Chris Fenwick: SAND is an English-language journal based in a German city. How do you think it differs from journals in English-speaking countries?

Jake Schneider: SAND itself is a Berliner by birth, even if virtually everyone who’s worked on it over the past eight years is a Berliner by choice, born elsewhere and likely to move on eventually. This a city of fleeting convergences, eager arrivals and sudden departures, and all that history has left many layers of unique creative residue, which is why we aren’t just a direct transplant from some other place where English is the official language.

In cosmopolitan Berlin, English now represents a kind of horizontal communication, often between people who grew up speaking a third or fourth language. English is the language people arriving here speak. That makes it a symbol of inclusion, while German is a daunting gate that fresh Berliners who are serious about settling down can only pass with years of study and practice.

So yes, the “global” status of English comes at the heels of the British Empire and (fading) American hegemony. But that background is irrelevant to international Berliners trying to meet halfway for a conversation. Compared to the scenes in languages like French, Russian and Hebrew that are by nature less accessible to people from other countries, the English scene represents a semi-neutral internationalism.

Maybe if we at SAND had more homogeneous backgrounds, matching passports and a common frame of reference, we would be a little more like those other English-speaking journals back “home.” But we simply don’t draw on a singular, default national experience. We don’t share any other home. Everything we publish is equally “foreign” and therefore equally relevant.

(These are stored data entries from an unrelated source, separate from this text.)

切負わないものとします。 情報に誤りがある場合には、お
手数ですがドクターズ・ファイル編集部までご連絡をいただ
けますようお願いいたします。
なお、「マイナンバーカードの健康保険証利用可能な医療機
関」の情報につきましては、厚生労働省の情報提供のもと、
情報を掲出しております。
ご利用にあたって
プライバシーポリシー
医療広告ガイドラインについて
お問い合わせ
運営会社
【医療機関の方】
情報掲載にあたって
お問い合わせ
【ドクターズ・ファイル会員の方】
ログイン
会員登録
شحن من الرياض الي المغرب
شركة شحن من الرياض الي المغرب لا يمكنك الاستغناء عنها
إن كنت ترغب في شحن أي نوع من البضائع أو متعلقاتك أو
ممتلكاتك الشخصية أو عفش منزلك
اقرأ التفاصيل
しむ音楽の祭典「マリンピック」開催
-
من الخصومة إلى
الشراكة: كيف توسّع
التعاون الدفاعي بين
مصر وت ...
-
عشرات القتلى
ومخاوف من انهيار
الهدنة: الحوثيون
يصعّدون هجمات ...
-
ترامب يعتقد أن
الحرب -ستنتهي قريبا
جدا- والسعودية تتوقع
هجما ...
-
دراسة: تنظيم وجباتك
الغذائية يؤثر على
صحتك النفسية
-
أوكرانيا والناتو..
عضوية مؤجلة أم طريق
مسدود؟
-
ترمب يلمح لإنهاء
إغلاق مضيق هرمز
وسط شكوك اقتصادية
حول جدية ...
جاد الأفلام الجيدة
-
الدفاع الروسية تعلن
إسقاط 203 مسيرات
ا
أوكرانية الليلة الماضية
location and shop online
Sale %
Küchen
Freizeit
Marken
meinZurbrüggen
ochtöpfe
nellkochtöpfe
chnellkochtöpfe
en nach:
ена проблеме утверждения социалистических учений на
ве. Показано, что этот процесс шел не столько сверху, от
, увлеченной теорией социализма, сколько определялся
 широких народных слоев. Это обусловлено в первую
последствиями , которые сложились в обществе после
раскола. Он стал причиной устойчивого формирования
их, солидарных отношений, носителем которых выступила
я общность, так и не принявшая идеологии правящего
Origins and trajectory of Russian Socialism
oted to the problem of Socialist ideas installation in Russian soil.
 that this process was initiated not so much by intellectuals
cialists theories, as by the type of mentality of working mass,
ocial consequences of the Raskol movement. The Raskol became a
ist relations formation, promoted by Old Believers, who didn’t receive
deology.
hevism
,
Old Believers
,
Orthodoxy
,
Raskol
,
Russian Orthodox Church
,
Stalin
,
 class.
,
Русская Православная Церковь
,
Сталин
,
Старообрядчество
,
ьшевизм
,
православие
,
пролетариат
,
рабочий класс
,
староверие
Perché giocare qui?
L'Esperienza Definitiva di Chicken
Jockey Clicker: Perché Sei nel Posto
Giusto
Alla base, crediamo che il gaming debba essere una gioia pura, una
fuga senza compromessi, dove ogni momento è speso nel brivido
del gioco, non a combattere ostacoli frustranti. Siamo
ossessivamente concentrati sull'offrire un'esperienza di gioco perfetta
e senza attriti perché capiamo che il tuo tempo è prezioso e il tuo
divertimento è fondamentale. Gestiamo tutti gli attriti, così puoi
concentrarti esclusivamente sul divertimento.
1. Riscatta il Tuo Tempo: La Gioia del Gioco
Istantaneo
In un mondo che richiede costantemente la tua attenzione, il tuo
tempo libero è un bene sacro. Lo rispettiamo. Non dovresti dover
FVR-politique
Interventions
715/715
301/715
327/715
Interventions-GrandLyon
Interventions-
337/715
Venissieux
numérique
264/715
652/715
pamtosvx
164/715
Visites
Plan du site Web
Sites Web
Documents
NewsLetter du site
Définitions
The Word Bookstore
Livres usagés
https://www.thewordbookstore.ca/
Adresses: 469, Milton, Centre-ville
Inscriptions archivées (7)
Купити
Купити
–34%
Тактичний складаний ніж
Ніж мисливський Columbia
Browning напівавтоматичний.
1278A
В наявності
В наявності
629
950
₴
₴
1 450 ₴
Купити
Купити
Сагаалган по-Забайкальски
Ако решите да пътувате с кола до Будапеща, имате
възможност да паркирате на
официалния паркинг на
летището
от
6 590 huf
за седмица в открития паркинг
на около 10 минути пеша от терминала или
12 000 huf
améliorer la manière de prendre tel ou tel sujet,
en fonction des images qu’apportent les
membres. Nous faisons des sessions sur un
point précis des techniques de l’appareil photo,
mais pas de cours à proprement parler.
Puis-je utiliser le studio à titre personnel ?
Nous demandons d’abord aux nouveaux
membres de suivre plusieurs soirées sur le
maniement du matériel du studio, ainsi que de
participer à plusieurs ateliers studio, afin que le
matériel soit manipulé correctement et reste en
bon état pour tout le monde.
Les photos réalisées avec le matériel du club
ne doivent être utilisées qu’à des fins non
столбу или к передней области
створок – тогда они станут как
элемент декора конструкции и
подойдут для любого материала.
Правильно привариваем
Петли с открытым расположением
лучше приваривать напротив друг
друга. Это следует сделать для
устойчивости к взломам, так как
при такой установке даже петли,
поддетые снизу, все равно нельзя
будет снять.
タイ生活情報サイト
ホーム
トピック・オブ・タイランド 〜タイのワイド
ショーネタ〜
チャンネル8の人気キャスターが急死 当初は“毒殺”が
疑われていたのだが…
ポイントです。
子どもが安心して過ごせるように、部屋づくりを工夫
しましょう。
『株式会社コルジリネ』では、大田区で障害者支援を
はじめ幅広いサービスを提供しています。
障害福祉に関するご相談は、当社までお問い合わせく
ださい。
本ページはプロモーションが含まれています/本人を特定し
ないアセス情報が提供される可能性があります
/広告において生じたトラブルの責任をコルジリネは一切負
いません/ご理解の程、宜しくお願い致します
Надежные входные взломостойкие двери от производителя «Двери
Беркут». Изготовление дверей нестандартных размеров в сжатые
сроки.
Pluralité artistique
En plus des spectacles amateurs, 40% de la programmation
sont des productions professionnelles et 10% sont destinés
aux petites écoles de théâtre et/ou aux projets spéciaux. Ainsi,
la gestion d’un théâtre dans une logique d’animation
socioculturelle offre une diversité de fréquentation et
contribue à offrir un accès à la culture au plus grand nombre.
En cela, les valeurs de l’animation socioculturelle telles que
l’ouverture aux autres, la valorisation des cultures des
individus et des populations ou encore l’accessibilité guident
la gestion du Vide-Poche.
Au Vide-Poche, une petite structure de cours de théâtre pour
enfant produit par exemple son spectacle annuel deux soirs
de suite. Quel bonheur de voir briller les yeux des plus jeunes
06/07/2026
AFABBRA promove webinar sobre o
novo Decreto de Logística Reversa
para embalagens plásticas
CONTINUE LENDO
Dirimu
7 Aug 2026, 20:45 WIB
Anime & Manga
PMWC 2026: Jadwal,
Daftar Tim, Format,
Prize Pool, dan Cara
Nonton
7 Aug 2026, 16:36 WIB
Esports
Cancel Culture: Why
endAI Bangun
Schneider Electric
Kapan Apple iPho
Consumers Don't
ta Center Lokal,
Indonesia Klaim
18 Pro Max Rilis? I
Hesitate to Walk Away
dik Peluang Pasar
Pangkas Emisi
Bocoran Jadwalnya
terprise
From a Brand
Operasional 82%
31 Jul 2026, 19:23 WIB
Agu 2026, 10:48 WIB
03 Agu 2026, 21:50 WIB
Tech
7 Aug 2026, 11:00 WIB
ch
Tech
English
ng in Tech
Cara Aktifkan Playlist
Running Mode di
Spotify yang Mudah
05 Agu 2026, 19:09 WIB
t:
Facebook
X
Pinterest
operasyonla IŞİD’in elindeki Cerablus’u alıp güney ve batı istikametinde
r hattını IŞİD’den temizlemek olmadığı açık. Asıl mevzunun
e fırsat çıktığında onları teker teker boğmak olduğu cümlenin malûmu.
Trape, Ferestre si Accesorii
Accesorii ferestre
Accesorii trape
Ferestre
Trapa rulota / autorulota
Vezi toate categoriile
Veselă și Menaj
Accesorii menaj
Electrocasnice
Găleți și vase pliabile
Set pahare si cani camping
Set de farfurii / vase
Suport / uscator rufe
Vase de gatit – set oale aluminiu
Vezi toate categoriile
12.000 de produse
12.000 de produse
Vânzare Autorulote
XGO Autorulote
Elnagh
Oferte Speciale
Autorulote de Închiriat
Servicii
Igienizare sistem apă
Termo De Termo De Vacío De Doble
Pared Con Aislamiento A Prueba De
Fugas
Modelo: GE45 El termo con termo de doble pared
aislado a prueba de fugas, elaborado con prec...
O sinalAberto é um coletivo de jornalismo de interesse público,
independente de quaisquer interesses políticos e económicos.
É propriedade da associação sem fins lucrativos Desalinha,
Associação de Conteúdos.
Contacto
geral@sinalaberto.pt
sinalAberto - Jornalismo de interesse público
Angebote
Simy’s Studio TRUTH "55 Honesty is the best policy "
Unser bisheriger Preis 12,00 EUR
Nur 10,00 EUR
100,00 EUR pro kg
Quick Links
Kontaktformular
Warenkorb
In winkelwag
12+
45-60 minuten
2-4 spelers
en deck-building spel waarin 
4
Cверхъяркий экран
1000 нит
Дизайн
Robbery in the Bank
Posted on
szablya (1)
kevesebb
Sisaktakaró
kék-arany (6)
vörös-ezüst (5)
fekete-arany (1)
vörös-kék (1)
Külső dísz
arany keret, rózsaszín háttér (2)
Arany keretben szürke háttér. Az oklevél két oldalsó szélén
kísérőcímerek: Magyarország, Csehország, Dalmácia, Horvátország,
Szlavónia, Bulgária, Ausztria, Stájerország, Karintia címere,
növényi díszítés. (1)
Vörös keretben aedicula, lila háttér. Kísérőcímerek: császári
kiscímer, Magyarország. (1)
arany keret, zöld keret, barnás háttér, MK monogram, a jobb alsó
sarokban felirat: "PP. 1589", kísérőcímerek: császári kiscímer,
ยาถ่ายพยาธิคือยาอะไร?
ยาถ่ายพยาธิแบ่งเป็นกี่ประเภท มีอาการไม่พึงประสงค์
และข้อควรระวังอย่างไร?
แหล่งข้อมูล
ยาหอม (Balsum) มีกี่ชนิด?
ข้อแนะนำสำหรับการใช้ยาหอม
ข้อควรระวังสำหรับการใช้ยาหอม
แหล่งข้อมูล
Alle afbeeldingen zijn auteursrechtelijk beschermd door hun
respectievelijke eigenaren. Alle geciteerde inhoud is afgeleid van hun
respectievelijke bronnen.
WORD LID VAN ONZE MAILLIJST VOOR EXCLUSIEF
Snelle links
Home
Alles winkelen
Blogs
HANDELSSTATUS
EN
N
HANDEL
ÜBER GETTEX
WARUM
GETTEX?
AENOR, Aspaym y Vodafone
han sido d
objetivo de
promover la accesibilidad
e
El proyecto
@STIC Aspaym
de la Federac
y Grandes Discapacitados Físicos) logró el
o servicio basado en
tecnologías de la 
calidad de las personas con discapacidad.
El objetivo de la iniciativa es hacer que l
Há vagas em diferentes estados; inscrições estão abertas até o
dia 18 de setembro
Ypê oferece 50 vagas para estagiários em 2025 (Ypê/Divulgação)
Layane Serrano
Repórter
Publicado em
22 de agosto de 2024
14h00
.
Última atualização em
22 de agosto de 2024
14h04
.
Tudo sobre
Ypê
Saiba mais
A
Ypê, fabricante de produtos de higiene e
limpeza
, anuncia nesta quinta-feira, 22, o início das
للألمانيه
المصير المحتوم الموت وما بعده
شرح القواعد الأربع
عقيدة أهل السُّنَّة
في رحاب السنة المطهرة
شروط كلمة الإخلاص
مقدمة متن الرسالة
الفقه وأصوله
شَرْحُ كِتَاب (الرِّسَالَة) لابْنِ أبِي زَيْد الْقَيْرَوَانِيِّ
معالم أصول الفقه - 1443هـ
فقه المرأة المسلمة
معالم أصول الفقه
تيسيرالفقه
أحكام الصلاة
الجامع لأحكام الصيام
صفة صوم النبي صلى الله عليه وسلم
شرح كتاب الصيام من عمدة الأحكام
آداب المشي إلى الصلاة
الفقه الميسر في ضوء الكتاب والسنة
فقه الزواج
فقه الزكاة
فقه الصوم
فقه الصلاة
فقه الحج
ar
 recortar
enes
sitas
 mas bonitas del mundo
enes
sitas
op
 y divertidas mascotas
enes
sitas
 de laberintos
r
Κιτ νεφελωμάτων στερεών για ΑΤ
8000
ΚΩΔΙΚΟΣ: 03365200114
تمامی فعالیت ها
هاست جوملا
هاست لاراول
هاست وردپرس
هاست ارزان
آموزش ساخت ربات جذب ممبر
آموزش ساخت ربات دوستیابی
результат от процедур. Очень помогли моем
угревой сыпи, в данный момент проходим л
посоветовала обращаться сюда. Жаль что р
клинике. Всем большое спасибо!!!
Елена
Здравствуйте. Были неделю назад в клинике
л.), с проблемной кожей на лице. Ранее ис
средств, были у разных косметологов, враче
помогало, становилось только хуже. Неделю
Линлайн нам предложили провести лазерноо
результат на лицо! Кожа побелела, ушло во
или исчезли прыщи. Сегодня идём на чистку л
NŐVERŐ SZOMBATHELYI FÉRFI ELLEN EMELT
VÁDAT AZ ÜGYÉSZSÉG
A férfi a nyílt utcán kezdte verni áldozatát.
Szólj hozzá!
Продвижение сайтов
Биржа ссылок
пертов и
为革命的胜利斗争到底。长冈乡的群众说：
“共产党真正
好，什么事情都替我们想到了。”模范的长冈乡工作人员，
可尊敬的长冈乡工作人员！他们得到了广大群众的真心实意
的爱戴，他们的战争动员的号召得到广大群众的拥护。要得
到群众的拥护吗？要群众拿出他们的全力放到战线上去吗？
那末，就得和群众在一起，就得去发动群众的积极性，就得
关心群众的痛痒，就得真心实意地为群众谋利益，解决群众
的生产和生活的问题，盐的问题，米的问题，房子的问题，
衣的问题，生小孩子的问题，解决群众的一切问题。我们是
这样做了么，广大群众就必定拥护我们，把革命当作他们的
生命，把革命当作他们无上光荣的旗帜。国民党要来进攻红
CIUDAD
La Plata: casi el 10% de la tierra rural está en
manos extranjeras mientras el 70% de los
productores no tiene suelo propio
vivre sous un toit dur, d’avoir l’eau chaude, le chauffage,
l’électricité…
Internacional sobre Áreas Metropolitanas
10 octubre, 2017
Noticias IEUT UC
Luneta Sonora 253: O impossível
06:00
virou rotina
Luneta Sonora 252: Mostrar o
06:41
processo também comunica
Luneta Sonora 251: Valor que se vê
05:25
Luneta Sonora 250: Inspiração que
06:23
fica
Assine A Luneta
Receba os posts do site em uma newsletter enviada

In addition to the expected Americans and Brits, we’ve featured contributors from all five continents, many of them living outside their countries of birth. For example, Avital Gad-Cykman, whose flash fiction piece “Two Peas” will appear in the new issue, is an Israeli living in Brazil who writes in English. (We’re very excited she’ll be here in person to read at the launch party this week.) Our team currently has at least seven nationalities. None of this is deliberate, but it certainly informs our perspective and the work we find interesting.